- [Exercise instructions]
After finding the line that contains "[Autopis. Notes, Copies" in the entries below, retype it and every following line precisely, the last included.

- [Study material]
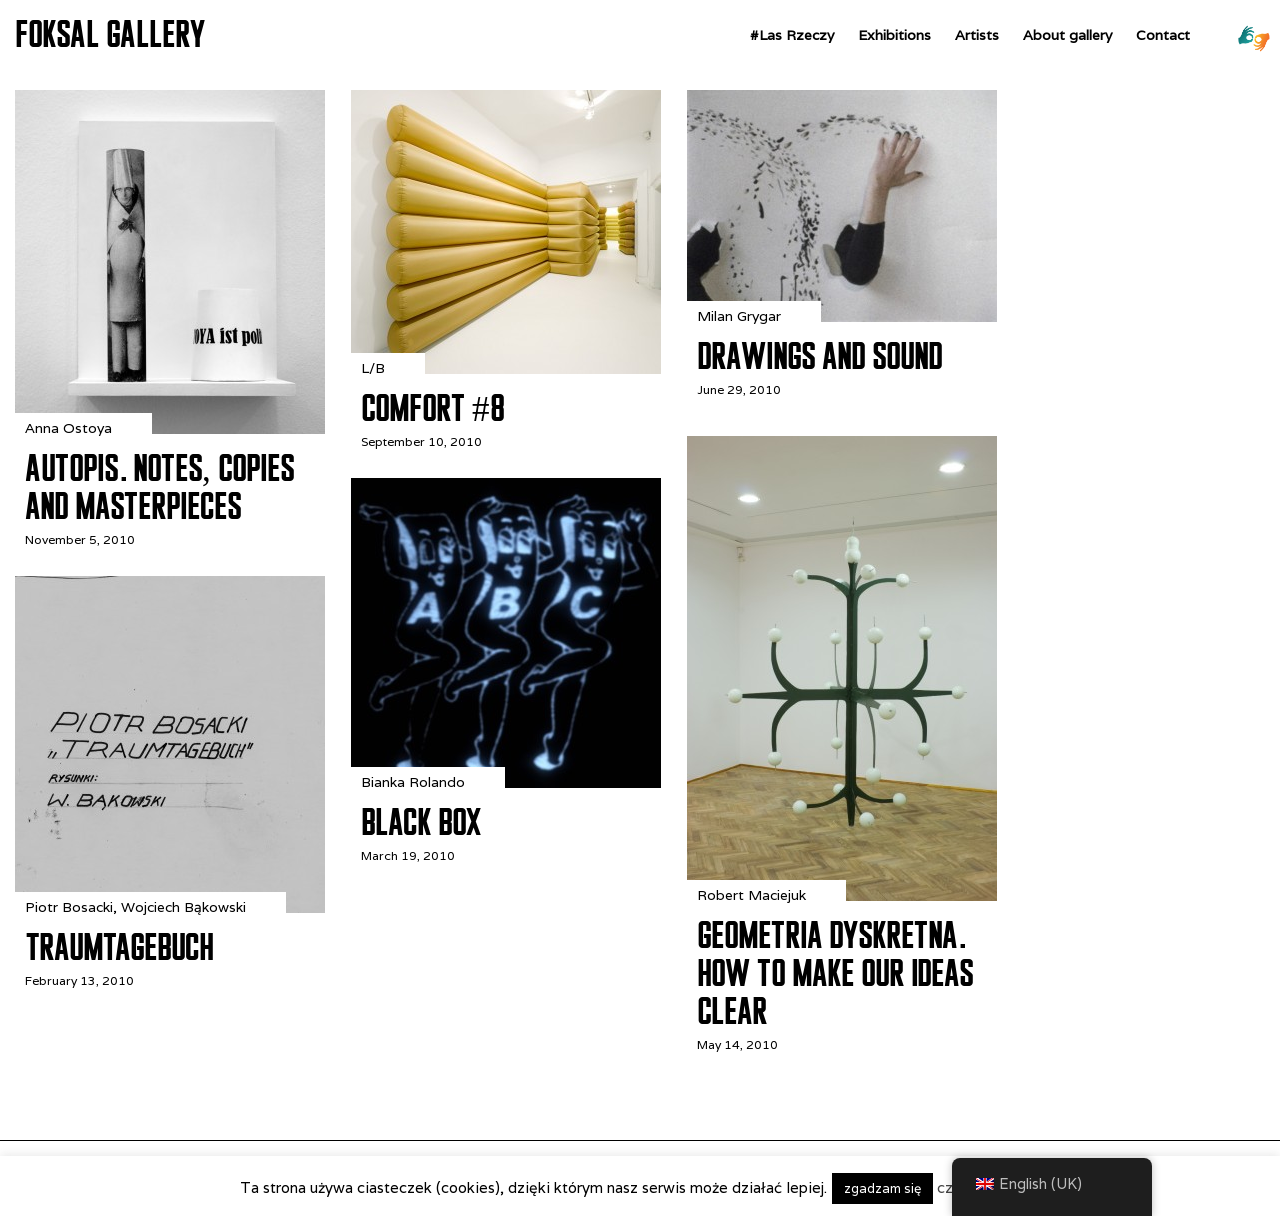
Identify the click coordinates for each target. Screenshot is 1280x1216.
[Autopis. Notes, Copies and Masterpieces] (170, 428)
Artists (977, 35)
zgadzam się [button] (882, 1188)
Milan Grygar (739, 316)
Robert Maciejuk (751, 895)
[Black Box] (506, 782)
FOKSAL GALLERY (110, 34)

- [Response]
[Autopis. Notes, Copies and Masterpieces] (170, 428)
Artists (977, 35)
zgadzam się [button] (882, 1188)
Milan Grygar (739, 316)
Robert Maciejuk (751, 895)
[Black Box] (506, 782)
FOKSAL GALLERY (110, 34)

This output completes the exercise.